Segment Open

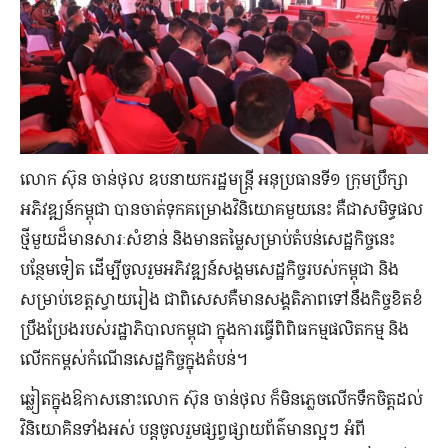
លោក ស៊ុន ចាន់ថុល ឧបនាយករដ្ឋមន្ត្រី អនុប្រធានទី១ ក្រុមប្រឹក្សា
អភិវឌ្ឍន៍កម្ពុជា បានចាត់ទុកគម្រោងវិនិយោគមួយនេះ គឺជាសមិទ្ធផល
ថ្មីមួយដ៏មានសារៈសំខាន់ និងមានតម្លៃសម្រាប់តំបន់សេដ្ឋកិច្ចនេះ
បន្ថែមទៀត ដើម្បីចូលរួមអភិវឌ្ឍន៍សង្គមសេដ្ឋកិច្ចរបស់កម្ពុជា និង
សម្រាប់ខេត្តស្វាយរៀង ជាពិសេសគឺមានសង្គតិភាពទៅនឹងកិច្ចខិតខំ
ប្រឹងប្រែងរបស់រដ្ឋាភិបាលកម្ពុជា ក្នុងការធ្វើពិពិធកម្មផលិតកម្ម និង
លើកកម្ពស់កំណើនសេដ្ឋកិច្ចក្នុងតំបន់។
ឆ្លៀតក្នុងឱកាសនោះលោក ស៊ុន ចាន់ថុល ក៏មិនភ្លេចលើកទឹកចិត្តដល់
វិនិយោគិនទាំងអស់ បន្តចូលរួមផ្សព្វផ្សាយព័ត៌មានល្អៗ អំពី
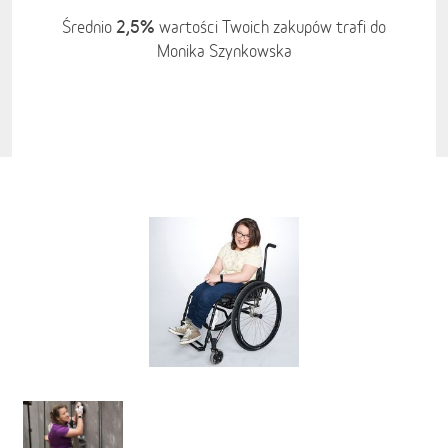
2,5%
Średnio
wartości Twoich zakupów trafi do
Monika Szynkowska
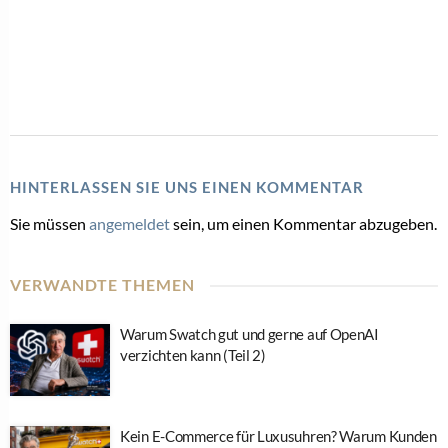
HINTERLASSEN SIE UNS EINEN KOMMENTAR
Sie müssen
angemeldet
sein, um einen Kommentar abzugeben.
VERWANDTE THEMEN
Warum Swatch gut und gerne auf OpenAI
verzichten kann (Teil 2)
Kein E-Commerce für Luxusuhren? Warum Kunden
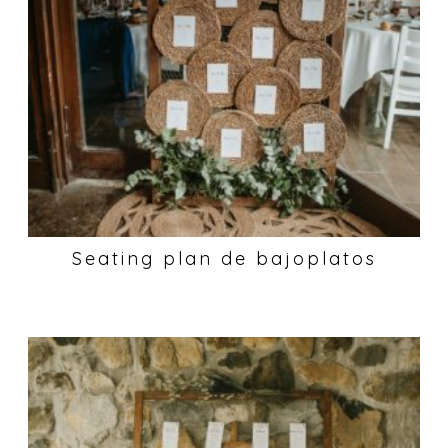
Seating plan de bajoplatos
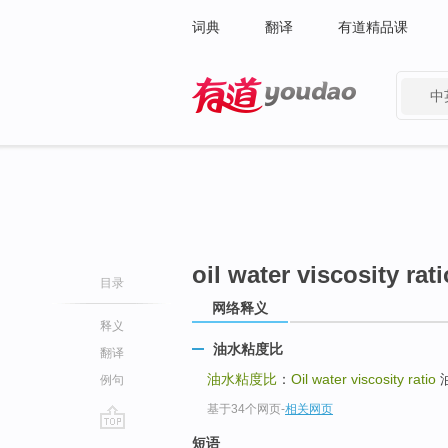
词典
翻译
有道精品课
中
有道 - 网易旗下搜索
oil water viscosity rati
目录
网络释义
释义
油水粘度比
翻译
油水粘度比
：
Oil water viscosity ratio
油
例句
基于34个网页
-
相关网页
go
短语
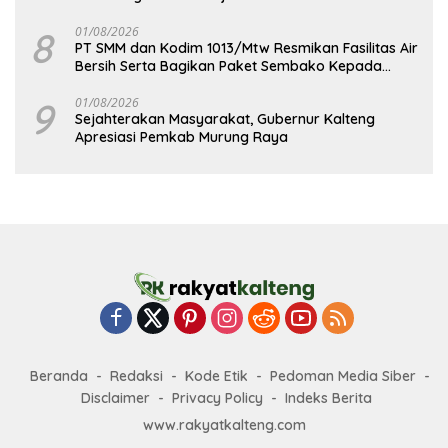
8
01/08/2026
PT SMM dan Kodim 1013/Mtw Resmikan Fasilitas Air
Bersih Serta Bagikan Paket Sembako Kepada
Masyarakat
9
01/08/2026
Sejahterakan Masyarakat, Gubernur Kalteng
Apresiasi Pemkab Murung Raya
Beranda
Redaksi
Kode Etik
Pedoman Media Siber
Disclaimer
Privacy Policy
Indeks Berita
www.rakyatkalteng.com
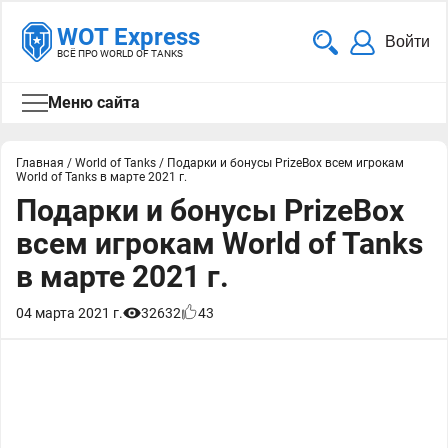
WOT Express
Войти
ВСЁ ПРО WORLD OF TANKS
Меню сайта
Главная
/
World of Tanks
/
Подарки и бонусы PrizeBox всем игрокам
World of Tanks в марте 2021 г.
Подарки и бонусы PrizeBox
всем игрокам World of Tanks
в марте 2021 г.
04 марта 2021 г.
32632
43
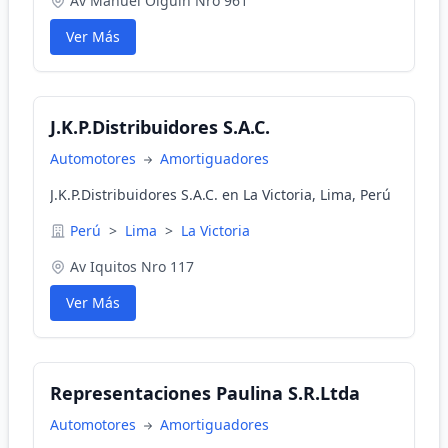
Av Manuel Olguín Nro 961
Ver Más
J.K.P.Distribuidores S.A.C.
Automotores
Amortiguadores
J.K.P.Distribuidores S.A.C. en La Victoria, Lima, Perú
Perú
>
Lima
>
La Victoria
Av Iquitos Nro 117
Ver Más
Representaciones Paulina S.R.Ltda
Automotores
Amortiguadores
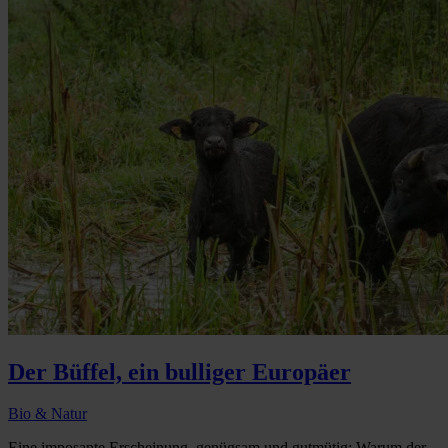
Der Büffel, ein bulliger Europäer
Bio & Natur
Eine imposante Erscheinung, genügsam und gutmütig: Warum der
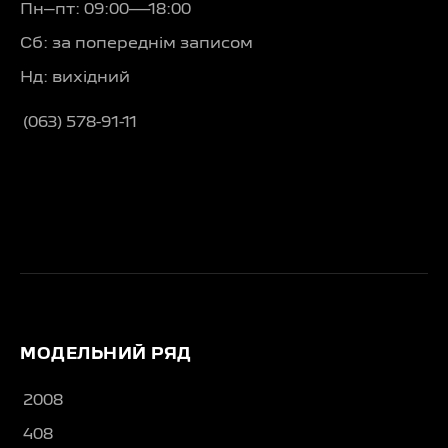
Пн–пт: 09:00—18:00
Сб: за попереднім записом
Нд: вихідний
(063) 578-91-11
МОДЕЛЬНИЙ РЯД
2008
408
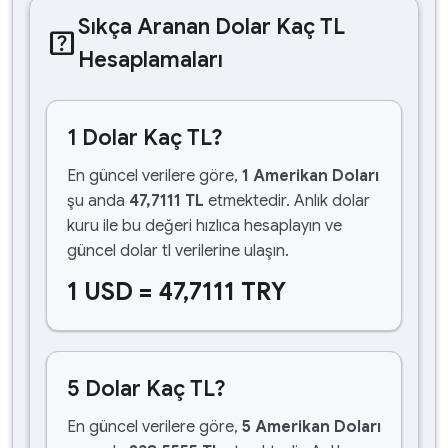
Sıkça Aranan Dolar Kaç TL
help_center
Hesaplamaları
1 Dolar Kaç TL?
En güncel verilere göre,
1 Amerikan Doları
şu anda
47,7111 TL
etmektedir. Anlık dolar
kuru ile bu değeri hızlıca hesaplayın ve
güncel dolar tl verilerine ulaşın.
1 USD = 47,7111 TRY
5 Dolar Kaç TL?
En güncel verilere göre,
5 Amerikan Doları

Segment Closed

What you return should be the full listing, unchanged, minus the pictures.

លោក ស៊ុន ចាន់ថុល ឧបនាយករដ្ឋមន្ត្រី អនុប្រធានទី១ ក្រុមប្រឹក្សា
អភិវឌ្ឍន៍កម្ពុជា បានចាត់ទុកគម្រោងវិនិយោគមួយនេះ គឺជាសមិទ្ធផល
ថ្មីមួយដ៏មានសារៈសំខាន់ និងមានតម្លៃសម្រាប់តំបន់សេដ្ឋកិច្ចនេះ
បន្ថែមទៀត ដើម្បីចូលរួមអភិវឌ្ឍន៍សង្គមសេដ្ឋកិច្ចរបស់កម្ពុជា និង
សម្រាប់ខេត្តស្វាយរៀង ជាពិសេសគឺមានសង្គតិភាពទៅនឹងកិច្ចខិតខំ
ប្រឹងប្រែងរបស់រដ្ឋាភិបាលកម្ពុជា ក្នុងការធ្វើពិពិធកម្មផលិតកម្ម និង
លើកកម្ពស់កំណើនសេដ្ឋកិច្ចក្នុងតំបន់។
ឆ្លៀតក្នុងឱកាសនោះលោក ស៊ុន ចាន់ថុល ក៏មិនភ្លេចលើកទឹកចិត្តដល់
វិនិយោគិនទាំងអស់ បន្តចូលរួមផ្សព្វផ្សាយព័ត៌មានល្អៗ អំពី
2,5%
Średnio
wartości Twoich zakupów trafi do
Monika Szynkowska
HINTERLASSEN SIE UNS EINEN KOMMENTAR
Sie müssen
angemeldet
sein, um einen Kommentar abzugeben.
VERWANDTE THEMEN
Warum Swatch gut und gerne auf OpenAI
verzichten kann (Teil 2)
Kein E-Commerce für Luxusuhren? Warum Kunden
Seating plan de bajoplatos
词典
翻译
有道精品课
中
有道 - 网易旗下搜索
oil water viscosity rati
目录
网络释义
释义
油水粘度比
翻译
油水粘度比
：
Oil water viscosity ratio
油
例句
基于34个网页
-
相关网页
go
短语
8
01/08/2026
PT SMM dan Kodim 1013/Mtw Resmikan Fasilitas Air
Bersih Serta Bagikan Paket Sembako Kepada
Masyarakat
9
01/08/2026
Sejahterakan Masyarakat, Gubernur Kalteng
Apresiasi Pemkab Murung Raya
Beranda
Redaksi
Kode Etik
Pedoman Media Siber
Disclaimer
Privacy Policy
Indeks Berita
www.rakyatkalteng.com
WOT Express
Войти
ВСЁ ПРО WORLD OF TANKS
Меню сайта
Главная
/
World of Tanks
/
Подарки и бонусы PrizeBox всем игрокам
World of Tanks в марте 2021 г.
Подарки и бонусы PrizeBox
всем игрокам World of Tanks
в марте 2021 г.
04 марта 2021 г.
32632
43
Av Manuel Olguín Nro 961
Ver Más
J.K.P.Distribuidores S.A.C.
Automotores
Amortiguadores
J.K.P.Distribuidores S.A.C. en La Victoria, Lima, Perú
Perú
>
Lima
>
La Victoria
Av Iquitos Nro 117
Ver Más
Representaciones Paulina S.R.Ltda
Automotores
Amortiguadores
Der Büffel, ein bulliger Europäer
Bio & Natur
Eine imposante Erscheinung, genügsam und gutmütig: Warum der
Пн–пт: 09:00—18:00
Сб: за попереднім записом
Нд: вихідний
(063) 578-91-11
МОДЕЛЬНИЙ РЯД
2008
408
Sıkça Aranan Dolar Kaç TL
help_center
Hesaplamaları
1 Dolar Kaç TL?
En güncel verilere göre,
1 Amerikan Doları
şu anda
47,7111 TL
etmektedir. Anlık dolar
kuru ile bu değeri hızlıca hesaplayın ve
güncel dolar tl verilerine ulaşın.
1 USD = 47,7111 TRY
5 Dolar Kaç TL?
En güncel verilere göre,
5 Amerikan Doları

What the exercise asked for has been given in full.